I’ve wanted to live in a tiny house for awhile now and I’ve been praying about the opportunity to homeschool again. I knew my dad and his brothers would be great at helping to renovate an older RV while we lived in Winchester. But what would Nick think? I figured he’d say it was a crazy idea.
Nope. He loved it.
We prayed and thought about it and started the research – blogs, YouTube, instagram. There’s A LOT out there about renovating RVs and quite a few families who travel full time this way. We agreed and feel a peace about it being what we need. He’s calling it “a reset button”.
So that’s the next move. To become hippies and travel the United States in an Airstream after some time living near my family. Making home about loving others and making the most of our short time on this planet.
We’re set to move out of here in the beginning of August and have secured a place to live “downtown” in Winchester. Well, a teeny little downtown, but if we’re going to leave this Italian city life we’ve always dreamed of, we needed something with a touch of the same feel. I don’t know if I could handle suburbia. A 10 minute walk to the library and we can walk to restaurants and a few shops. It should help a bit. Oh man, that library though – I’ve missed libraries so much and this one is beautiful. It’s the reason I always wanted a spiral staircase in my house (which I got here in Italy). Ok, I digress…

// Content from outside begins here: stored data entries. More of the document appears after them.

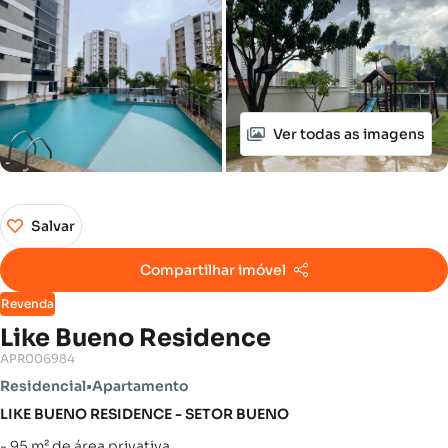
Ver todas as imagens
Salvar
Compartilhar imóvel
Revenda
Like Bueno Residence
APR006984
Residencial
•
Apartamento
LIKE BUENO RESIDENCE - SETOR BUENO
- 95 m² de área privativa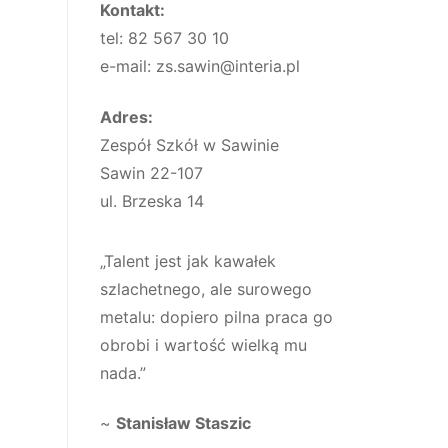
Kontakt:
tel: 82 567 30 10
e-mail: zs.sawin@interia.pl
Adres:
Zespół Szkół w Sawinie
Sawin 22-107
ul. Brzeska 14
„Talent jest jak kawałek
szlachetnego, ale surowego
metalu: dopiero pilna praca go
obrobi i wartość wielką mu
nada.”
~
Stanisław Staszic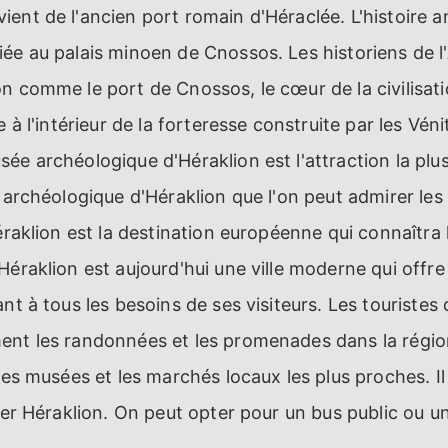
ent de l'ancien port romain d'Héraclée. L'histoire a
ée au palais minoen de Cnossos. Les historiens de l'
n comme le port de Cnossos, le cœur de la civilisat
e à l'intérieur de la forteresse construite par les Véni
ée archéologique d'Héraklion est l'attraction la plu
e archéologique d'Héraklion que l'on peut admirer les 
éraklion est la destination européenne qui connaîtra 
Héraklion est aujourd'hui une ville moderne qui off
nt à tous les besoins de ses visiteurs. Les touristes 
nt les randonnées et les promenades dans la région. 
 les musées et les marchés locaux les plus proches. Il
ter Héraklion. On peut opter pour un bus public ou un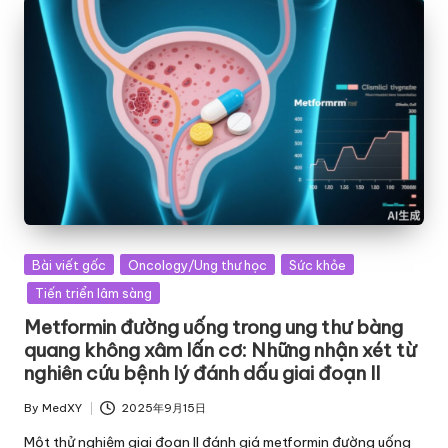
Posted
Bài viết gốc
Oncology/Ung thư học
Sức khỏe
in
Tiến triển lâm sàng
Metformin đường uống trong ung thư bàng
quang không xâm lấn cơ: Những nhận xét từ
nghiên cứu bệnh lý đánh dấu giai đoạn II
By
MedXY
2025年9月15日
Posted
by
Một thử nghiệm giai đoạn II đánh giá metformin đường uống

We’ll take the next few months here to soak up Italian and European life. I’m finally taking that trip to Barcelona I’ve wanted to take since high school. We’ll make sure Mariah sees Pompeii and we’re hoping to get to Paris and Greece if we can. All the while, selling everything and downsizing again. Best case scenario, our landlord or renter buys up the furniture in one swoop. But we’re all too familiar with selling our stuff online considering we just did it a little over a year ago.
So here we go (again). We’ll soon be starting a website called “The Gray Adventure” where you can follow along all things related to the upcoming moves, renovations and travels.